A DNA polynucleotide chain serves as template in replication (DNA duplication) as well in transcription (RNA formation). In both processes, the pairing of the two-polynucleotide chains of the original DNA molecule is broken by the breaking of hydrogen bonds for the chains to be exposed as templates. The reaction is catalyzed by specific enzymes in transcription and in replication.

In replication, the enzyme DNA polymerase catalyzes the formation of a new polynucleotide chain using free nucleotides in solution and putting them in the new chain according to the DNA template exposed and to the rule A-T, C-G. In transcription, the enzyme RNApolymerase makes a new polynucletide chain according to the DNA template exposed obeying, however, the rule A-U, C-G.

In replication, the original template DNA chain is kept bound by hydrogen bonds to the newly formed DNA chain and a new DNA molecule is then created. In transcription the association between the template DNA chain and the newly formed RNA is undid and RNA constituted of only one polynucleotide chain is liberated.

23 :: How the production of RNA called? What is the enzyme that catalyzes the process?

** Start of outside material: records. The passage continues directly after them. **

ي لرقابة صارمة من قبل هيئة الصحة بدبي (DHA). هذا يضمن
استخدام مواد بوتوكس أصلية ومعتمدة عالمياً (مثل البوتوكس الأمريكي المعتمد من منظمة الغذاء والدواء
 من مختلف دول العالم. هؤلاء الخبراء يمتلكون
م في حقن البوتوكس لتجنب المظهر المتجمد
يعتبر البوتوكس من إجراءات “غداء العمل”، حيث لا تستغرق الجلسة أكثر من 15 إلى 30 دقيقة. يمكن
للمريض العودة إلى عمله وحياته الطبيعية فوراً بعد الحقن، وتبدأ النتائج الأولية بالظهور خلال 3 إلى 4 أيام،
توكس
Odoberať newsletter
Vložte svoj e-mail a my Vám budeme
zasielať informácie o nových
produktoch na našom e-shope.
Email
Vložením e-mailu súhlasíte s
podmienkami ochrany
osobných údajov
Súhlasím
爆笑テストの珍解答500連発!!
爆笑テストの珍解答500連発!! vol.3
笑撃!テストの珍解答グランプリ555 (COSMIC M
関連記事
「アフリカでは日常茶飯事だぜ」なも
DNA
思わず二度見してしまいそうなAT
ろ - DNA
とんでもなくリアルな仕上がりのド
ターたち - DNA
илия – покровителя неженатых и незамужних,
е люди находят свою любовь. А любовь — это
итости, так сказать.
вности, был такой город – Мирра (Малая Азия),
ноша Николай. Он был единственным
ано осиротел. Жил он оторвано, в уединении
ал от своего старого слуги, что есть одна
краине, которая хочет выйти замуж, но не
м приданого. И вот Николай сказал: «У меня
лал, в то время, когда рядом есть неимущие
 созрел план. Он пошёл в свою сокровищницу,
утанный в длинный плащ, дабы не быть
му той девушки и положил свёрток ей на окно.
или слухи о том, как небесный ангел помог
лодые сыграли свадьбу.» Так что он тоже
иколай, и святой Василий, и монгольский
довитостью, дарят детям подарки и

The making of RNA from information contained in DNA is called transcription. The enzyme that catalyzes the process is the RNA polymerase.

24 :: Does RNA molecule have two polynucleotide chains likewise DNA?

Only DNA has two polynucleotide chains. RNA is formed just by one polynucleotide chain.

Nucleic Acid Review - Image Diversity: RNA molecule

25 :: Where can RNA are found within cells?

In the eukaryote cell nucleus, RNA can be found dispersed in the nuclear fluid, along with DNA, and as the main constituent of the nucleolus. In cytosol (in eukaryotes or in bacteria) RNA molecules can be found free, as structural constituent of ribosomes (organelles specialized in protein synthesis) or even associated to them in the process of making proteins. Mitochondria and chloroplasts also have their own DNA and RNA.